I didn’t like the characters, though. I thought they were a little wishy washy, a little boring, a little unrealistic in their behavior. For example, we hear repeatedly (too many times, really) about Sylvia’s reserved and organized life – from her wardrobe to her car to her office – and then she lets loose dancing on the bar at a bachelorette party (hen night). That just doesn’t make sense to me. That kind if thing happens more than a few times. Later in the book, two conservative characters decide to play strip Scrabble. It just didn’t seem natural based on what the author told us about this couple… So why add it?

The unnatural dialogue hurt my ability to enjoy the book as well.

“Yes, she mentioned how she quite enjoys her acupuncture sessions now… But how anyone could enjoy having tiny needles stuck into their skin is beyond me!” Sylvia managed a friendly laugh.

Even if someone were to say those exact words, I imagine them said under the breath or out of the side of the mouth, not exclaimed and followed by laughter (and this is spoken by the reserved, boring gal).

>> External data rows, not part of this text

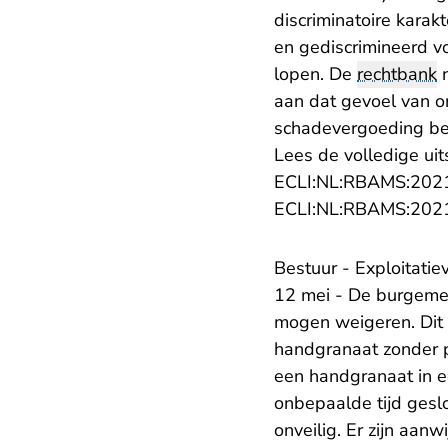
discriminatoire karak
en gediscrimineerd vo
lopen. De
rechtbank
n
aan dat gevoel van on
schadevergoeding be
Lees de volledige uit
ECLI:NL:RBAMS:202
ECLI:NL:RBAMS:202
Bestuur - Exploitati
12 mei - De burgemee
mogen weigeren. Dit 
handgranaat zonder p
een handgranaat in e
onbepaalde tijd geslo
onveilig. Er zijn aan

The characters and dialogue just weren’t up to par and really hindered any enjoyment of the plot. The writing was so verbose and descriptive at times, I was distracted from the plot. (Um, recurring mentions of Mr. Benson — why? How did this relate to the story?) I started skipping paragraphs just to find something related to the plot or subplots.

All in all, I didn’t like the writing, characters or dialogue. Unfortunately, they took away too much from a beautifully thought-out plot.

— Calliope

Buy it now The January Wish

Review: The Girl in the Yellow Vest by Loretta Hill

20140103-110631.jpg Two great falling-in-love stories, a child custody case, and coal shipping on Australia’s eastern coast fill this novel with fun and adventure.

The characters of Will and Emily were well-developed, as were the secondary characters of Charlotte and Mark. Though their romances were the driving force of the plot, Loretta Hill impressed me with meaningful storylines about Charlotte’s sister Zara, Emily’s breakup with Trent, Mark’s grief, and the raucous nature of 200 men working on the coast away from their families.

Apart from the engineering and shipping explanations (they took up a lot of pages and I skipped over some), I was hooked on this novel and didn’t want to stop reading it. I finally put it down at 80% only because it was 1:30 a.m.! I was too tired to fully enjoy what I knew would be an excellent ending.

I finished the book just now with a full heart, as the characters came to heal their hearts with the love and support of friends and family — and a wild turkey. 🙂


Buy it now The Girl in the Yellow Vest

Review: Catch of the Day (Destiny Romance) by Carla Caruso

20131229-230706.jpg Winnie was sent from Sydney aaaallllll across the country to a small Australian coastal town in the matter of a couple of days. Her chic flat, her sophisticated nightlife, and her fabulous job at a fashion magazine were replaced by temp housing in a fishing village and a startup beach magazine with 2 employees. Winnie was not a happy girl.

…Until she met Alex, buff fisherman and talented photographer. They kissed, then thought better of it. They hooked up, then thought better of it. Each time the relationship changed, it went up a little higher and down a little further. It didn’t help that Alex was hiding secrets from his past, and Winnie lacked self-esteem.

Once Winnie formed some solid friendships and work relationships, she was ready to have a real relationship with Alex– but only if he would be honest and reliable. Once Alex dealt with his family secrets and put them out in the open, he was ready to welcome Winnie into his arms.

Cute story, maybe a little drawn out in some places. Reading Alex and Winnie’s texts was fun. Winnie’s desperate neediness was annoying, but it didn’t last long. I loved the beach setting, the Australian idioms, and the magazine life! Worth the $2 for fun, “destination” chick lit.